Handling Memory limits on HPC clusters using slurm - mspass-team/mspass GitHub Wiki

Handling Memory Limits on HPC Clusters

Computing Job Memory Requirements

The most significant data memory use in seismic processing is normally the block of waveform data dask/spark have to move around in the cluster. There are two items that you should estimate before running a large data set on a cluster:

What is the nominal size of the data objects being moved around? For TimeSeries it is the number of samples (npts) times bytes per sample. In MsPASS all sample data is stored as real*8/double floating points so the size is 8*npts. For Seismograms objects with three components the size is 3*8*npts.
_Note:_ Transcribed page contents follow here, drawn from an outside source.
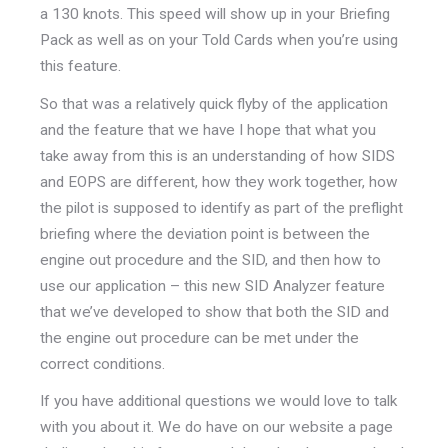
a 130 knots. This speed will show up in your Briefing
Pack as well as on your Told Cards when you’re using
this feature.
So that was a relatively quick flyby of the application
and the feature that we have I hope that what you
take away from this is an understanding of how SIDS
and EOPS are different, how they work together, how
the pilot is supposed to identify as part of the preflight
briefing where the deviation point is between the
engine out procedure and the SID, and then how to
use our application – this new SID Analyzer feature
that we’ve developed to show that both the SID and
the engine out procedure can be met under the
correct conditions.
If you have additional questions we would love to talk
with you about it. We do have on our website a page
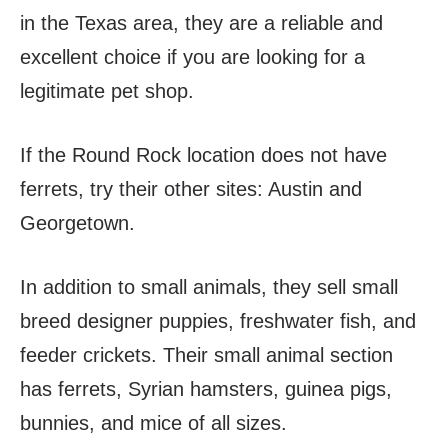
in the Texas area, they are a reliable and
excellent choice if you are looking for a
legitimate pet shop.
If the Round Rock location does not have
ferrets, try their other sites: Austin and
Georgetown.
In addition to small animals, they sell small
breed designer puppies, freshwater fish, and
feeder crickets. Their small animal section
has ferrets, Syrian hamsters, guinea pigs,
bunnies, and mice of all sizes.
For all ensembles the chunk size is the nominal number of members per ensemble times the nominal number of bytes per member. For memory use estimates it is best to treat "nominal" as the maximum expected. e.g. if you are working with TimeSeriesEnsemble data with a maximum size of 3000 with fixed length time window data 20000 samples each a rough number is 3000*20000*8=240 Mbytes. A good rough estimate for additional memory use for Metadata and other data can be had, from my experience, by adding roughly 10%. (240 + 24 = 244 Mbytes for the example).
The way dask and spark buffer data in a map operation remains a mystery to me (glp). I have found that you should multiply the value from item 1 by a factor of 4 or 5 to reduce the chances of memory problems. An additional mystery is how this interacts with the number of partitions. Our User Manual may be incorrect in saying memory use scales with partition size. I suspect dask, at least, is doing some kind of buffering and not trying to load the entire partition all at once. That, however, may be wrong. It remains one of the big current flows in using map operators with dask bags.
The processing workflow needs to move around any large data objects that appear as arguments in a parallel workflow. The most common in MsPASS are the normalization objects that cache normalizing metadata. A more extreme example is the plane wave migration code we are in the processing of adapting to MsPASS where things like travel time grids need to be passed around. In any case, the point is if the data passed as arguments is significant add an estimate of the size of all the arguments to your memory estimate. A potential solution to this issue with dask is to use their concept of an actor. An actor in dask distributed may be a way to move large objects shared by all map components only once. It might actually be more important for speed than memory use.

slurm memory limits

Slurm is a batch job submission system widely used on HPC systems. It is used at TACC and Indiana University where, at least up to now, most MsPASS development has happened. To schedule a batch job, certain Slurm setup will require to know how much memory a job may need. This is usually the case if the system share nodes among multiple users. That process is complicated by the fact that it needs to deal with everything from big memory serial jobs to a job requesting many nodes with only a small small memory requirement. It has two ways to define memory requirements that are very different:

The more common --mem is a request for TOTAL MEMORY RESOURCES for this job. If your job requests multiple nodes the memory assigned per node is divided equally between the nodes. (e.g. if you use 4 nodes and have --mem=200G each node will run in a memory block of 50G). This is the way most MsPASS jobs should be run to avoid confusion.
The alternative is --mem-per-cpu which slurm's documentation says is "memory required be allocated cpu". What that means, is complicated by the ambiguity in slurm of -n which they define as "the number of tasks to be launched", -N defined as "node count for the job", and "--cpus-per-task" defined as "number of cpus required per task". That is confusing because it appears slurm has support for heterogeneous job scheduling. For the standard configuration we have been using where the "primary node" runs the dbserver, scheduler, and front end and all other nodes are pure workers, a simple model is to set -N and -n equal. In that case, --cpus-per-task would be the same on all 4 nodes and the total memory request would be N*(cpus-per-task)*(mem-per-cpu). e.g. the following would request 4 nodes with each node requiring 20 cpus and 200 GB of memory per node and a total of 800 GB of cluster memory (a large requirement even by modern standard):

#SBATCH -N 4
#SBATCH -n 4
#SBATCH --mem-per-cpu 10G
#SBATCH --cpus-per-task 20